I will keep the prayer book and hymnal in which this hymn is marked with a purple ribbon. Bound together in a single volume, these two books show the wear and tear of a thousand Sundays. A red ribbon marks the pages of the communion service, which have been handled so often that the corners are dark with fingerprints. The pages of the baptismal service are puckered from all the holy water that children have flung on them over the years, and the burial office too, from the rain that fell on them at the graveside service for a young mother. There is a yellow and red picture of a clown stuck in the pages of “Thanksgiving for a Child,” drawn for me by a girl named Harriett who signed her name in block letters so that I would not forget her, as I have not, though she must have children of her own by now.

This volume is so worn that I have long meant to replace it, but I have grown too fond of it to do that now. I like the cracked cover, with almost all of the gold rubbed off the cross. I like the crumpled pages, which show their age. The looks of this book tell the truth about where I have been. Although I do not spend nearly as much time in its pages anymore, I value the time I spent there, along with the people who prayed and sang these pages with me. When I need prayers wiser than my own, I can still find them in this book. When I need to sing what I feel instead of saying it, I can still find songs here that lift up my heart.

Like my prayer book and hymnal, my small leather-bound Bible is limp from long use. In thirty years, I have barely made a dent in it, although I have spent the better part of those years mining its treasures. If you look at it from the side, you can discover my favorite places to dig: Exodus, Job, and Hosea in the first testament; Mark, Luke, and Acts in the second. Like most Christians, I have my own canon, in which I hear God speaking most directly to me, but I also like the parts in which God sounds like an alien, since those parts remind me that God does not belong to me. I do not pretend to read the Bible any more objectively than those who wrote it for me. To read it literally strikes me as a terrible refusal of their literary gifts.

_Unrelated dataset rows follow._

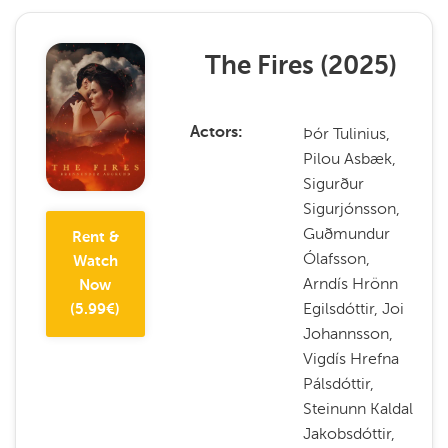
The Fires
(
2025
)
Þór Tulinius,
Actors
Pilou Asbæk,
Sigurður
Sigurjónsson,
Guðmundur
Rent &
Ólafsson,
Watch
Arndís Hrönn
Now
Egilsdóttir, Joi
(
5.99
€)
Johannsson,
Vigdís Hrefna
Pálsdóttir,
Steinunn Kaldal
Jakobsdóttir,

I will keep the Bible, which remains the Word of God for me, but always the Word as heard by generations of human beings as flawed as I. As beautifully as these witnesses write, their divine inspiration can never be separated from their ardent desires; their genuine wish to serve God cannot be divorced from their self-interest. That God should use such blemished creatures to communicate God’s reality so well makes the Bible its own kind of miracle, but I hope never to put the book ahead of the people whom the book calls me to love and serve.

I will keep the Bible as a field guide, which was never intended to be a substitute for the field. With the expert notes kept by those who have gone before me, I will keep hunting the Divine Presence in the world, helped as much by the notes they wrote in the margins while they were waiting for God to appear as by their astonished descriptions of what they saw when God did. I know that nine times out of ten, the truth scripture tells is the truth about the human search for God. Still, with the help of the guide, there is always the hope of glimpsing the bright dove that splits the sky, fluttering in full view before turning with a whirr and a cry to make its clean getaway.

IN HER BOOK on the art of personal narrative, Vivian Gornick says that it is everyone’s inclination “to make of his own disability a universal truth.”* I have tried not to do that, especially since I do not believe that it is possible to proclaim a universal truth about churches that remain so doggedly particular. Grace-Calvary is as rooted in rural north Georgia as the Appalachian Mountains are. When I travel to Boston, Minneapolis, or Los Angeles, I enter a religious landscape so different from my own that I need a translator in order to communicate.